With the invention of the printing press and establishment of publishing houses, the world witnessed a global information revolution — one that, in many ways, is comparable to the information revolution we have witnessed over the past decade. Along with an expansion of knowledge and culture, the information revolution facilitated by Basel printing houses helped to trigger an explosion of trade and the development of the first international financial markets.
Of course, that information also created a thirst for transparency in business relations that underlies the disclosure-based regime of the U.S. securities laws. And, it has guided the SEC since its inception 75 years ago. In my view, the financial crisis has, more than anything, only reinforced the importance of information disclosure and the necessity of transparency for the existence of vibrant, well-functioning capital markets and sound regulation.
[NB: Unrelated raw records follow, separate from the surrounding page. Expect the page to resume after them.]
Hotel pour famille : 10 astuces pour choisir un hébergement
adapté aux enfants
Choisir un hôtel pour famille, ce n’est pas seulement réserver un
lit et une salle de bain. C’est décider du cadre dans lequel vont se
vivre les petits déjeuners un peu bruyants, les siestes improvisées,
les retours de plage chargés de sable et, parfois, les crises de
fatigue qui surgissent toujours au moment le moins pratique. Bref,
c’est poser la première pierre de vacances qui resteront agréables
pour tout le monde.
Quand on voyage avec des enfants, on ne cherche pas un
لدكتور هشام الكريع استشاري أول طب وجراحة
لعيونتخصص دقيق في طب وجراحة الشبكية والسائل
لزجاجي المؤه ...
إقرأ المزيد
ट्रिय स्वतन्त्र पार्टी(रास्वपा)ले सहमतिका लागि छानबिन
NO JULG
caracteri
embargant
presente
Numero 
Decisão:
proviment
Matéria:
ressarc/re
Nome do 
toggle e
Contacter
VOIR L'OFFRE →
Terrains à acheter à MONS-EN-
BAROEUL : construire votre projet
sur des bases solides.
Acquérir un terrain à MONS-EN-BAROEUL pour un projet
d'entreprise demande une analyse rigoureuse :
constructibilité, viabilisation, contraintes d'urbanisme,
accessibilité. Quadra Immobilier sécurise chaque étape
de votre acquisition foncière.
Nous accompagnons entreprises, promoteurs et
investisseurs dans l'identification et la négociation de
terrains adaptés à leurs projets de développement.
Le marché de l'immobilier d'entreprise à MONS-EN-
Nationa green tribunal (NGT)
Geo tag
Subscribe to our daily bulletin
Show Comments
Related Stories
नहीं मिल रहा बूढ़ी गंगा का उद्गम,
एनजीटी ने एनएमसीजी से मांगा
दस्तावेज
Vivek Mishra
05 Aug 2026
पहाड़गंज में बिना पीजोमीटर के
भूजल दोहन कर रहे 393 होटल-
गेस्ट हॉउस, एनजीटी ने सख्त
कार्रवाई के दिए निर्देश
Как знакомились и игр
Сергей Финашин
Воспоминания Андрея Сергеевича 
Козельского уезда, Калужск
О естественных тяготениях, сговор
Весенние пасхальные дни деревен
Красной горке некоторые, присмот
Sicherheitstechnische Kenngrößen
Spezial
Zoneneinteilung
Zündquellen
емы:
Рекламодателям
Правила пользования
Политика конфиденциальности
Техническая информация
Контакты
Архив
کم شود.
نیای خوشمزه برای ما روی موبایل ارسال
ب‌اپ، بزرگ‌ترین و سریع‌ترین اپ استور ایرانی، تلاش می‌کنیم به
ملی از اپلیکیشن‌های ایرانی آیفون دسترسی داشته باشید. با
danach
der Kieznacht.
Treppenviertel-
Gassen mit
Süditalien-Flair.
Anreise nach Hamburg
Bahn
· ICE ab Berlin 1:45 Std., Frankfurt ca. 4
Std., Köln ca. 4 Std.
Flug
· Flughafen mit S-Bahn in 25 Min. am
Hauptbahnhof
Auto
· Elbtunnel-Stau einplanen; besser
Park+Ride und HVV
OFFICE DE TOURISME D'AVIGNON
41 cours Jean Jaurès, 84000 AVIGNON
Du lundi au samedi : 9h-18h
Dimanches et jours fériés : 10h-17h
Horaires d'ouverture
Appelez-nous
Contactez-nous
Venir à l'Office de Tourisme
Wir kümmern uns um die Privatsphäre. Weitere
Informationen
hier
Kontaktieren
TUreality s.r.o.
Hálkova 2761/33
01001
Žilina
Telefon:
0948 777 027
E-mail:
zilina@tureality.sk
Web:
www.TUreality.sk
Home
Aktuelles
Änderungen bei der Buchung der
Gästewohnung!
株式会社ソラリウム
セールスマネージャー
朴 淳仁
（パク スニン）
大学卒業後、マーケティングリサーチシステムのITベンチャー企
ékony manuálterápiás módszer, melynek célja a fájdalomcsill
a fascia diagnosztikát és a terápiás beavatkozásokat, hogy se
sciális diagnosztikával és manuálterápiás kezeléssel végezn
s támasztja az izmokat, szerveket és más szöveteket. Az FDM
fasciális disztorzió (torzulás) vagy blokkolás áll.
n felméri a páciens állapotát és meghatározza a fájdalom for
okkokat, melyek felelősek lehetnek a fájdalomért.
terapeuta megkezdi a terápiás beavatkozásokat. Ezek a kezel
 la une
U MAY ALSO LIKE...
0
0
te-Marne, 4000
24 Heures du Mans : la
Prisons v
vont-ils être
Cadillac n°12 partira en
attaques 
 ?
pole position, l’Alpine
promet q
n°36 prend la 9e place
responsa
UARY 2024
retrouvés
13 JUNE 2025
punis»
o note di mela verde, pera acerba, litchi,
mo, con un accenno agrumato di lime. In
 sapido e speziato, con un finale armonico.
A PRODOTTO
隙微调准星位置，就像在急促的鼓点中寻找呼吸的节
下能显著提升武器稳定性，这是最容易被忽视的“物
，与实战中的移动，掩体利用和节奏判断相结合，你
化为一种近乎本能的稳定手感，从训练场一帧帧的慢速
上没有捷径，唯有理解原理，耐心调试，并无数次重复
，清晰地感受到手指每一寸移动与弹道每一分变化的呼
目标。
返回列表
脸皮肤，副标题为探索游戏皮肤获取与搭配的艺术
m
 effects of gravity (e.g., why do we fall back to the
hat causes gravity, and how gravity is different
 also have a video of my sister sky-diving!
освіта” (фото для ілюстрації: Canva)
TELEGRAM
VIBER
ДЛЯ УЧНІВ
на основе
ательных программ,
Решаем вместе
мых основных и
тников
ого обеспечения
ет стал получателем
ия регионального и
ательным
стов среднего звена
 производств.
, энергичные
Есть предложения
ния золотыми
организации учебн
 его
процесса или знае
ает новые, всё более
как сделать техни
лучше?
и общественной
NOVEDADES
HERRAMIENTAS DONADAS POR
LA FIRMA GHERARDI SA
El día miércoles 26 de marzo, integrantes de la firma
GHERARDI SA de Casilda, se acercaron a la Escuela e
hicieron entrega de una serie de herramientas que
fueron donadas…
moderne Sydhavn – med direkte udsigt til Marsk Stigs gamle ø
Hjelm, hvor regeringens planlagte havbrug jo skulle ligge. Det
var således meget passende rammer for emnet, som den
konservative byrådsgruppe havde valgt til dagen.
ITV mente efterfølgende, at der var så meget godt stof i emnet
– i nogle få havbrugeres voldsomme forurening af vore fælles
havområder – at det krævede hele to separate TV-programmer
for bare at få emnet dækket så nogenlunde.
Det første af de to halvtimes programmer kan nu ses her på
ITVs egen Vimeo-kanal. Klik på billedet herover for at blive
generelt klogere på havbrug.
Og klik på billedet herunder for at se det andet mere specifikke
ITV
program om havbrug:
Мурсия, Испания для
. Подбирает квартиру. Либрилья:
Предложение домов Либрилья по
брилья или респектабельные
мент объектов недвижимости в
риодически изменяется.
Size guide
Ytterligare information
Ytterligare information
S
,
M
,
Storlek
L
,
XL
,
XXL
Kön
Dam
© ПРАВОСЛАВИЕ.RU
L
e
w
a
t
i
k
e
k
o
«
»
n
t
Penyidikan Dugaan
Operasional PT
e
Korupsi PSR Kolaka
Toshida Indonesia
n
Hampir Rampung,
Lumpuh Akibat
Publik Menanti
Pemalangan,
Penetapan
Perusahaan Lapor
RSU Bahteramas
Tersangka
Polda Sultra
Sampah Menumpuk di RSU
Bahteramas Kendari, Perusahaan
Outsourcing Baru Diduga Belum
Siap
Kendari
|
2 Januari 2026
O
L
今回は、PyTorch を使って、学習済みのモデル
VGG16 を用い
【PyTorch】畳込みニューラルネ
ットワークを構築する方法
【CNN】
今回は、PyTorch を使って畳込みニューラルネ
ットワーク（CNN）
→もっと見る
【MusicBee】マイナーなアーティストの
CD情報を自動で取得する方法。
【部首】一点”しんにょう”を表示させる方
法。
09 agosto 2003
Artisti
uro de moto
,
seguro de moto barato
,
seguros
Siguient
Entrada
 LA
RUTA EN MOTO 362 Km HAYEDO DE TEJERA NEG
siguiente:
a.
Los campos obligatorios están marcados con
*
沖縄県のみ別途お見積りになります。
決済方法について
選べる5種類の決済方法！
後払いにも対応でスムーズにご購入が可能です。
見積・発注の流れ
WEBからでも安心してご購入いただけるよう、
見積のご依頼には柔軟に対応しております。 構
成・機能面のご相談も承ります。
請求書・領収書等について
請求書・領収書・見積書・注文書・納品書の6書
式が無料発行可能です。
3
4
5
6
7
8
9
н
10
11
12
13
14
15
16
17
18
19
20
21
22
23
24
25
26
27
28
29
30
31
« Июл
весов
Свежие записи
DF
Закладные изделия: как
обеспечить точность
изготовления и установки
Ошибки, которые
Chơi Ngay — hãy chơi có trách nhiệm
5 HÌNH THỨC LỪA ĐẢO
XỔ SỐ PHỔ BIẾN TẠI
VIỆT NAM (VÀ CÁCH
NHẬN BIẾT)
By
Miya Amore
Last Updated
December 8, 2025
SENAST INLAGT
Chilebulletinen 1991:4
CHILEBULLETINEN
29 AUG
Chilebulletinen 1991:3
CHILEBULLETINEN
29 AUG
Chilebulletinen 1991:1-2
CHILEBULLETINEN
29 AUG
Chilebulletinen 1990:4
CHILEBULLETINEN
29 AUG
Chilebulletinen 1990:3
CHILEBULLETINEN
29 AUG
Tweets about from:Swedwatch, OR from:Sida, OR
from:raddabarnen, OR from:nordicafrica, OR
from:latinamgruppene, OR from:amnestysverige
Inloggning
If investors cannot obtain important and accurate information necessary for them to judge the financial soundness, management and prospects of an enterprise, they are more likely to make poor decisions — or perhaps choose not to invest at all. Indeed, during the crisis, investor confidence in the transparency of the markets, sufficiency and even the reliability of the information they were getting was shaken to the core.
In too many areas, investors could no longer be certain that they were getting clear, relevant, and reliable information about their investment options. Because investors could no longer discern a clear picture of the risks they were taking, many exited these markets.
Furthermore, we have seen that if markets are opaque and regulators are unable to monitor the positions taken by financial intermediaries, then regulators will be unable to do their jobs effectively. In such cases, we cannot fully enforce fraud and other business conduct standards vital for orderly markets, let alone assess the potential risks to the financial system or take effective action if the need arises.
Of course, the SEC’s philosophical emphasis on transparency is shared by securities regulators around the world, as well as by IOSCO as an organization. And, IOSCO has been instrumental in advocating and facilitating transparency throughout the world’s capital markets, through the creation of numerous standards and principles promoting transparency in key aspects of the securities markets. One highlight is the International Disclosure Standards for Cross-Border Offerings and Listings by Foreign Issuers, issued in 1998, which continue to form the basis for disclosure by issuers around the world.
Similarly, the IOSCO Multilateral Memorandum of Understanding is a powerful tool for promoting transparency by allowing us to see beyond our borders when it comes to misconduct in the securities markets.
My fellow SEC Commissioner, Kathy Casey, already has given an excellent overview of the work being done by IOSCO to increase market transparency. So, I thought I would focus my attention on some SEC regulatory priorities that are concurrently under consideration by IOSCO.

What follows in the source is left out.